Missions to Mars: Mars Sample Return
iMARS stands for “international Mars Architecture for the Return of Samples”. It is an international committee founded under the umbrella of the International Mars Exploration Working Group (IMEWG).
The Phase I iMARS-team was created to perform preparatory studies for the Mars Sample Return mission (MSR), and to research the readiness of international partnerships for such an ambitious project. In Phase I, the iMARS-team studied the many challenges and problems and made recommendations to the IMEWG-consortium by means of:
Dr. Didier Moreau from BIRA-IASB was the Belgian representative to IMEWG since 2006 by request of Werner Verschueren (Belgian representative to ESA for exploration), and dr. Frank Daerden replaced him in this function in 2009. Together with dr. Christian Muller, also from BIRA-IASB, they formed the Belgian representation to the iMARS-consortium, whose work NASA recognised with a prestigious award in April 2009: the NASA Group Achievement Award.
Dr. Ann Carine Vandaele was nomited by BELSPO as the Belgian representative to IMEWG in 2014 and took part to the discussions of the Phase II iMars Working Group.
The Phase II iMARS science team describe their approach and some preliminary organizational and operational models for a fully international sample-science management paradigm.
Scientific management of the samples - from reception on Earth to distribution amongst the scientific community and through to long-term curation for many decades hence - is a diverse and complex issue.
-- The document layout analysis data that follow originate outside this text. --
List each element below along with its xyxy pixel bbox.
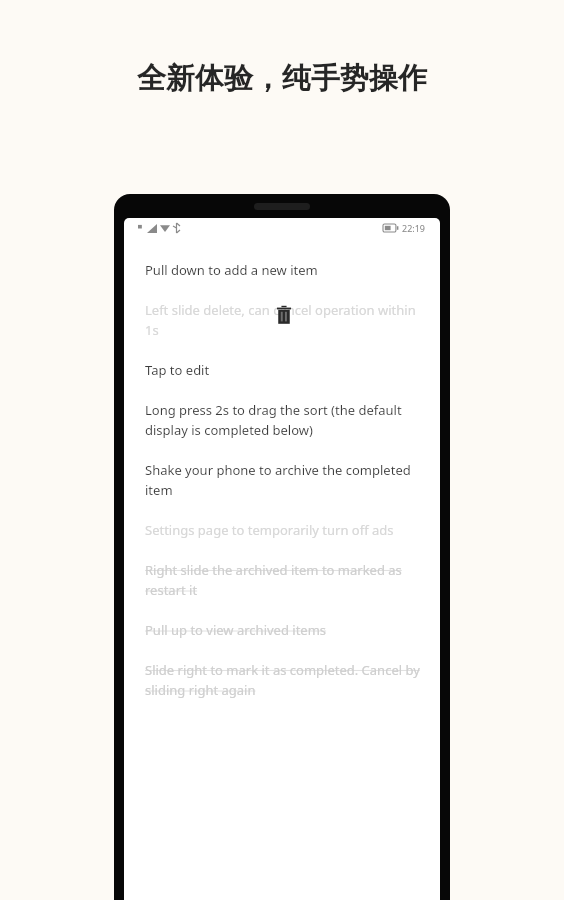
staticText: Settings page to temporarily turn off ad… xyxy=(145,521,394,539)
staticText: Shake your phone to archive the complete… xyxy=(145,461,420,499)
staticText: Pull down to add a new item xyxy=(145,261,318,279)
button[interactable]: Settings page to temporarily turn off ad… xyxy=(124,510,440,550)
button[interactable]: Shake your phone to archive the complete… xyxy=(124,450,440,510)
staticText: Pull up to view archived items xyxy=(145,621,327,639)
button[interactable]: Slide right to mark it as completed. Can… xyxy=(124,650,440,710)
staticText: 全新体验，纯手势操作 xyxy=(137,60,427,97)
button[interactable]: Tap to edit xyxy=(124,350,440,390)
button[interactable]: Right slide the archived item to marked … xyxy=(124,550,440,610)
staticText: 22:19 xyxy=(402,222,426,234)
button[interactable]: Long press 2s to drag the sort (the defa… xyxy=(124,390,440,450)
staticText: Tap to edit xyxy=(145,361,210,379)
staticText: Right slide the archived item to marked … xyxy=(145,561,420,599)
button[interactable]: Left slide delete, can cancel operation … xyxy=(124,290,440,350)
button[interactable]: Pull up to view archived items xyxy=(124,610,440,650)
button[interactable]: Pull down to add a new item xyxy=(124,250,440,290)
staticText: Left slide delete, can cancel operation … xyxy=(145,301,420,339)
button[interactable]: Delete xyxy=(276,305,292,325)
staticText: Long press 2s to drag the sort (the defa… xyxy=(145,401,420,439)
staticText: Slide right to mark it as completed. Can… xyxy=(145,661,420,699)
Samples returned from Mars would be amongst the most scientifically interesting and valuable materials ever recovered and would be the focus of intensive study and investigation for decades to come. Future MSR mission(s) would be international in nature, and a key driver for our discussions is to ensure that any processes we suggest enable internationally collaborative research. A further constraint is the issue of planetary protection, whereby samples must remain in containment until proven non-hazardous to Earth's biosphere and environment. However, a genuine concern is that the samples become "stuck in containment" and unavailable for wider scientific study. A wide range of geobiological analyses would be carried out, and an important part of planning for MSR is deciding which analyses must be carried out within containment and what could or should be done outside of containment. In addition, the nature and type of geobiological investigations carried out in situ by future missions would have an important influence on activities carried out once samples return to Earth by informing decisions made during preliminary examination, early science, and planetary protection investigations. Our team is strongly committed to disseminating our work to our colleagues in the geo-, bio- and planetary science communities to ensure that a productive dialogue is achieved.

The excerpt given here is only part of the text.